第二章
类别:
现言
作者:
天航字数:7446更新时间:26/06/15 14:26:06
6
要知道,我在陆梵跟前,可一直是一个进退有度、知书达理、有想法有才华的新时代女性呐!
经过昨晚这一番,我这精心维护的端庄女神形象全部崩塌了!
我塌房了!家人们!谁懂!
那我昨晚岂不是活脱脱一个女流氓、女色鬼兼女酒鬼?
还是严重欲求不满需要点男模的那种!
呜呜呜呜呜呜,都怪陆心,带我喝酒就算了,还被陆梵发现了,这下我怎么见人呐!
就在我用被子蒙住自己、自欺欺人,一遍遍回想昨晚的尴尬场景,脚趾虚空扣地时,房间门口传来陆梵的声音:「粥粥,你醒了吗?早饭做好了。有你爱吃的流沙包。」
我在床上蛄蛹哀嚎的动作瞬间僵住了,维持着用被子遮盖的姿势,正准备打发他离开,谁料一开口就嘶哑得很,
我联想到昨晚,被子底下的脸更红了,但是还是努力地扯着干哑的嗓子回话:
「咳咳,陆梵,我,我还不饿,我想再睡会,你,你,先吃吧要不?我晚点自己再吃就行。
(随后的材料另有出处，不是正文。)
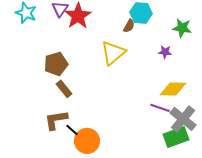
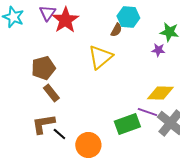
purple star: (165, 52) -> (158, 50), moved
green rectangle: (176, 137) -> (127, 124), moved
orange circle: (87, 141) -> (88, 145), moved

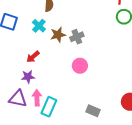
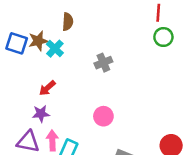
brown star: (58, 35) -> (38, 41), moved
pink circle: (80, 66) -> (103, 116), moved

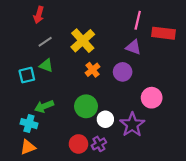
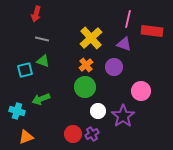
yellow cross: (83, 41) -> (91, 38), moved
gray line: (45, 42) -> (42, 39), turned 48
green circle: (86, 106) -> (85, 87), moved
cyan cross: (29, 124) -> (17, 111), moved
」
等你出门去公司我才好意思起来呀!我要怎么面对你呀!
然而,陆梵非但没有听从我的建议,反而向我靠近,还小心地坐在床边,床垫也跟着浅浅地下陷几分。
我在被子后面惊恐地瞪大了双眼。
你别过来呀!
突然,他的手就摸上了蒙着头的被子,语气十分担心:「粥粥,你是不舒服吗?要不先起来喝点水润润嗓子,或者含点润喉糖,好吗?」
我誓死不从!
继续沙哑着嗓子抗拒:「不用了,陆梵,你,咳咳,你去公司别迟到了。」
「我今天不去公司,你不用担心我工作上的事情。」
「是昨晚喊得太过了吗?还是最近天气降温,有些着凉感冒了?宝贝,你的声音太沙哑了。」
不是!大哥!你怎么能这么坦然地问出这种话?!
我喊得大不大声你不知道吗?!
而且!我要怎么回答呀!
好羞耻啊!
可惜,陆梵没有给我继续躲逃避下去的机会。
他趁我不注意的时候,半强制半哄骗地把我蒙着的被子掀开了!
是的!
掀开了!
他居然直接掀开了!
我还没穿衣服呢!
我惊慌失措地大喊一声,又慌慌张张地把被子往自己白花花的肉体上扯。
就在我想再次装死时,陆梵的手附上我的手腕,把被子堪堪停在了我的锁骨附近。
我被迫将自己的窘迫、羞恼全然地暴露在他面前。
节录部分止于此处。